It all makes sense when Jamie shows up on his doorstep the day before Roy’s 41st birthday clutching two Waitrose bags at his sides, Muppet-grin stretching so far across his stupid face it’s reaching true puppet-proportions.
Roy has to forcibly remind himself he absolutely-under-no-circumstances-definitely-cannot head-butt his star player.
“What are you doing here?”
“Celebrating.” Roy’s not a smile-prone person, but even with his limited experience he’s sure Jamie’s face must be hurting by now. Roy’s not entirely sure what his own face is currently doing but it’s very, very far from anything that could be mistaken as a smile.
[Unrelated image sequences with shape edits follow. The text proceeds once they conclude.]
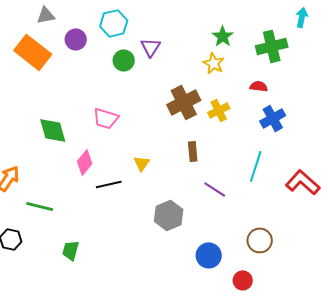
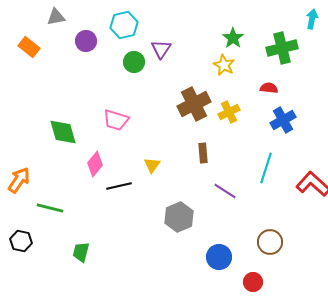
orange rectangle: (33, 52) -> (29, 47), moved, size x0.6

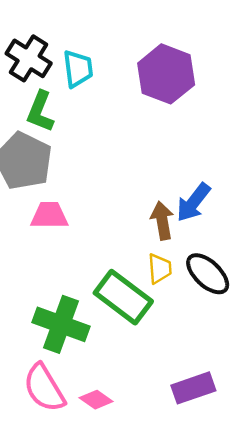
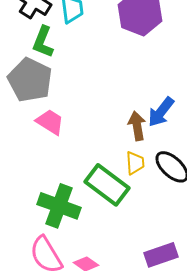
pink trapezoid: (49, 215) -> (50, 122), turned 32

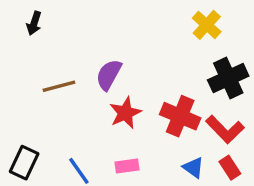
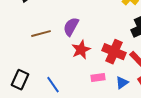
pink rectangle: (127, 166) -> (98, 78), moved
blue triangle: (193, 168) -> (122, 83), turned 48

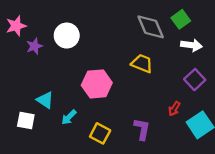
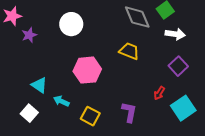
white circle: (67, 36) -> (71, 24), moved
cyan arrow: (69, 117) -> (61, 101), turned 70
white square: (26, 120) -> (29, 113), moved, turned 30

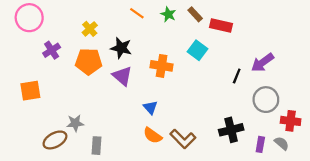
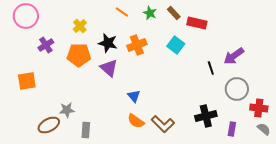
orange cross: (162, 66) -> (137, 45), moved, turned -30
black line: (237, 76) -> (211, 68), turned -40
gray semicircle: (282, 143) -> (264, 129), moved

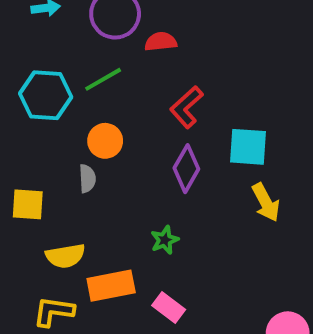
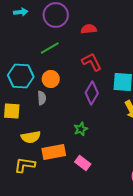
red semicircle: (161, 42) -> (89, 29), moved
cyan hexagon: (46, 95) -> (21, 76), moved
red L-shape: (186, 107) -> (92, 62), turned 105

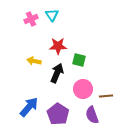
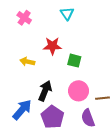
cyan triangle: (52, 15) -> (67, 14), moved
pink cross: (31, 19) -> (24, 18), turned -32
black arrow: (57, 73) -> (45, 91), moved

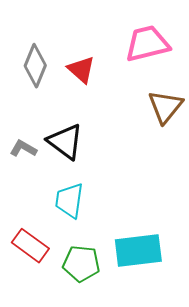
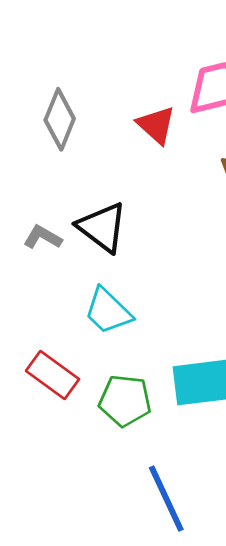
red triangle: (81, 70) -> (156, 125), moved
cyan trapezoid: (69, 201) -> (108, 311), turned -54

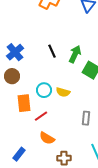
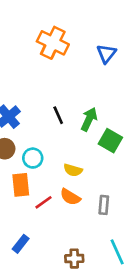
cyan circle: (44, 90) -> (33, 158), moved
orange semicircle: (47, 138) -> (70, 197), moved
blue rectangle: (19, 154) -> (21, 244), moved

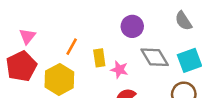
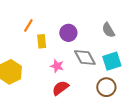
orange line: (72, 47) -> (28, 26), moved
yellow rectangle: (99, 58) -> (42, 41), moved

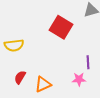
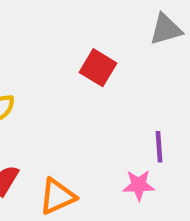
red square: (61, 27) -> (98, 68), size x0.7

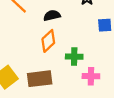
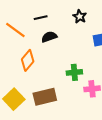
orange diamond: (48, 41) -> (28, 60), moved

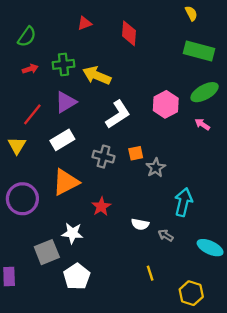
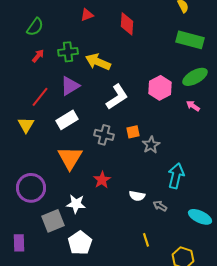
red arrow: (30, 69) -> (38, 56), turned -32
orange triangle: (66, 182) -> (70, 158), turned -32
purple circle: (22, 199) -> (31, 188), moved

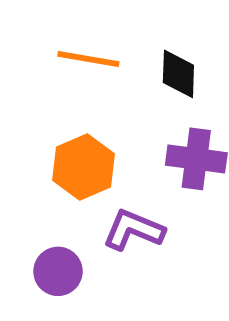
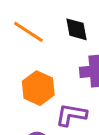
orange line: (88, 59) -> (28, 32), turned 36

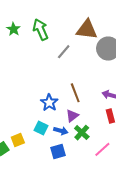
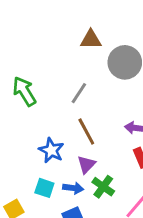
green arrow: (41, 30) -> (24, 91), moved
brown triangle: (87, 30) -> (91, 40), size x0.7
gray line: (64, 52) -> (79, 93), moved

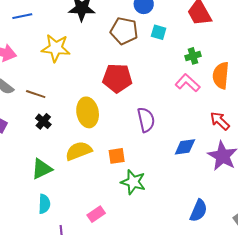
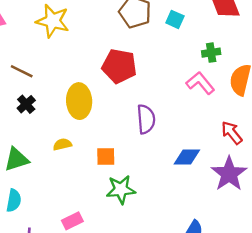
yellow semicircle: (79, 151) -> (62, 144), size x0.6
green star: (133, 182) -> (121, 190), turned -30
“Celebrating what?” He’s not stupid, he knows what Jamie’s doing. He just needs him to say it before the heat rising to his face succeeds in boiling his brain and sending steam out his ears like a demented, cartoon, kettle-train hybrid.
“Your birthday. You letting me in or not?”
He cannot head-butt his star player. He cannot head-butt his star player. He cannot head-butt his star player. He cannot head-butt his star player-
He wordlessly swings the door open, lets Jamie in.
“Cheers.”
Jamie practically skips through his house, bags clutched in his fists swinging against his knees, easily familiar with the layout of Roy’s home in a way that makes something gentle and tender rise in his chest. Something that while comfortingly warm also kind of makes him want to squirm and duck away. Like it’s an open flame and he’s freezing but he’s also been doused in paraffin; he wants the heat, needs it even, but one wrong move and he’ll burn. The risk is too great.
It’s something that makes him want to hide.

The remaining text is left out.